In the early 1980s, McCullough-Starks was helped along her path to college by the McKinley College Preparation and Placement Program, where she worked closely with a counselor to narrow down her top school selections, complete her college applications and navigate the tricky financial aid system. Nowadays, she is responsible for helping others find pathways to success through her role as the director of external affairs at AT&T in Chicago.
“There’s such intrinsic value in helping people. It makes me feel like I’ve come full circle,” said McCullough-Starks, who oversees AT&T’s philanthropic partnerships and community outreach in the Chicago metropolitan area.
The telecommunications giant, which counts education as one of its core philanthropic priorities, recently awarded Ada S. McKinley Community Services a $5,000 Investing in Illinois Grant to support the College Prep Program. Naturally, it’s a cause that McCullough-Starks considers near and dear to her own heart.

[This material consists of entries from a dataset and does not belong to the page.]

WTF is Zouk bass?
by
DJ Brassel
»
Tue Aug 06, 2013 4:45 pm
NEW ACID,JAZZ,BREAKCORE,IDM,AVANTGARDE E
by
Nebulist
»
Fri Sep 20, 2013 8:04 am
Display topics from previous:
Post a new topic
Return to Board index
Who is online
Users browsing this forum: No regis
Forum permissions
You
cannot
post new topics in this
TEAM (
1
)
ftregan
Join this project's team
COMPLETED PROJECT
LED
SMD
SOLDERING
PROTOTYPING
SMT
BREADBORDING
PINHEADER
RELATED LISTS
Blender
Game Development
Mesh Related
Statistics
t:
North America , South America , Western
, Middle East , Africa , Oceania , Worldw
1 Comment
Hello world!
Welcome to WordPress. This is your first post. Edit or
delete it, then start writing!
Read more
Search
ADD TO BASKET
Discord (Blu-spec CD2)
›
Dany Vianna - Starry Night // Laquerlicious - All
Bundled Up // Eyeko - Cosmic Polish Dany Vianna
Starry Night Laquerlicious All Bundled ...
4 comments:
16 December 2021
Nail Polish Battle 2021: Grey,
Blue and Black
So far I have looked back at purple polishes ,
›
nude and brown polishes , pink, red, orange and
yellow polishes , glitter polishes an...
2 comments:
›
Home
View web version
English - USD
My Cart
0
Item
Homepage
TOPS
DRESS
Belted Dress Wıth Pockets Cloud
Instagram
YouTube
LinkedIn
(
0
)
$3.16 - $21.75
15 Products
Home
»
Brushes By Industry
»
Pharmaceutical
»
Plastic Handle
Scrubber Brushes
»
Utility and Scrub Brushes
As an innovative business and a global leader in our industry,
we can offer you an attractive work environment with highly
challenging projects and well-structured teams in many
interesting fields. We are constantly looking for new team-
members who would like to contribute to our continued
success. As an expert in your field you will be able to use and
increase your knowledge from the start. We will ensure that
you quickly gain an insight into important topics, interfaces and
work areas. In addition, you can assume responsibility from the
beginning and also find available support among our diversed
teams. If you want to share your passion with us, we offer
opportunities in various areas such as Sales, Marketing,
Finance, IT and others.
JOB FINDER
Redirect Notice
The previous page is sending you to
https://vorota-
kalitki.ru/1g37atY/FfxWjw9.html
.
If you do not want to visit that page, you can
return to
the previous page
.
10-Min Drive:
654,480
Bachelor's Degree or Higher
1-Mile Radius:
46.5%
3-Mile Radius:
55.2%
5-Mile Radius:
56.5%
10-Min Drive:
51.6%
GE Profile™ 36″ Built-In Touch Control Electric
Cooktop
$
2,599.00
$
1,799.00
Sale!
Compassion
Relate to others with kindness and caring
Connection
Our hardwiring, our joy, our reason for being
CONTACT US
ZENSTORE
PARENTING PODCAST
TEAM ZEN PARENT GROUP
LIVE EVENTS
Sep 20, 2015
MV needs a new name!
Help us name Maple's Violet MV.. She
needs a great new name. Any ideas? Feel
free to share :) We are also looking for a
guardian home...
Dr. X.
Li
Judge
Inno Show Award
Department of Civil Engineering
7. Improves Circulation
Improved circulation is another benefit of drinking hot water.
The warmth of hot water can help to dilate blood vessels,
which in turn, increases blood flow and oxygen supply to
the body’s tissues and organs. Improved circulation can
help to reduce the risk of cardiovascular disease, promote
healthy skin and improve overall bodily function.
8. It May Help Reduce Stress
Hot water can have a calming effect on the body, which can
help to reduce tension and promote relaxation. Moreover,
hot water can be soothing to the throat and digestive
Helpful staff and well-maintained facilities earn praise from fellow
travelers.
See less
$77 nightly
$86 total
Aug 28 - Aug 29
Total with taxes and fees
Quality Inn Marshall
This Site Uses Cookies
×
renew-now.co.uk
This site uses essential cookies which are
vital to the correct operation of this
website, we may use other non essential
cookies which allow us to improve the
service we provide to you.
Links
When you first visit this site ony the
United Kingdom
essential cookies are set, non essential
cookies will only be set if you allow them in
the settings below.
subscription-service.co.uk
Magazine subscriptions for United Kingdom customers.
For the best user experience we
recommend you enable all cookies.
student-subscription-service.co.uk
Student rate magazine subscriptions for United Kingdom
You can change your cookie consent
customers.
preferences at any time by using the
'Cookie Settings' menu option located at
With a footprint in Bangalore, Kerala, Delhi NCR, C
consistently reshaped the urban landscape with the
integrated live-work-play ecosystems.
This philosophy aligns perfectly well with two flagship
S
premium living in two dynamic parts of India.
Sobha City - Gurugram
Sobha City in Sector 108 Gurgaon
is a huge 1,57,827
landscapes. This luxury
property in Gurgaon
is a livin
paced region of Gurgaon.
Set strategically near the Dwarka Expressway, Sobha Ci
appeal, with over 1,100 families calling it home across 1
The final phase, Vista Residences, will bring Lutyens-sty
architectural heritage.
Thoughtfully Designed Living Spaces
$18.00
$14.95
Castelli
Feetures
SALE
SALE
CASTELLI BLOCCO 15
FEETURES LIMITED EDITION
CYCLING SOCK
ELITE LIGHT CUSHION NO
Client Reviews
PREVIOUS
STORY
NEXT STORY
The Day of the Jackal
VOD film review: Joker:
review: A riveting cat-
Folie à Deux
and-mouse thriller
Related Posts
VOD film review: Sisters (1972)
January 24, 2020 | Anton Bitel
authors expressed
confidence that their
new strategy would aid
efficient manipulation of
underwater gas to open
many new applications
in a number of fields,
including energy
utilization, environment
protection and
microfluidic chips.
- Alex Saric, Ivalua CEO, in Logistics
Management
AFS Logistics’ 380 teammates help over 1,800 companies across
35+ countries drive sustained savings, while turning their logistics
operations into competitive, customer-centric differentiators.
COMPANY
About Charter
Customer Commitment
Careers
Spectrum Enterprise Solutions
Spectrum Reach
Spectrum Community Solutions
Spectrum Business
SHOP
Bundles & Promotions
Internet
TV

“It’s so meaningful for me to be able to support McKinley. I know firsthand the important work they do—not only am I the first person in my immediate family to graduate from college, I am also the very first person on my mother’s side of the family to graduate from college.”
It was McCullough-Starks’ mother who was responsible for propelling her daughter to enroll in higher education. “My father passed away when I was a sophomore in high school,” recalled McCullough-Starks, who grew up as the youngest of three children on the South Side of Chicago.
“My mother didn’t have the money to send us away to college—my two older brothers hadn’t gone—but she heard through friends about Ada S. McKinley and she encouraged me to talk with a counselor there.”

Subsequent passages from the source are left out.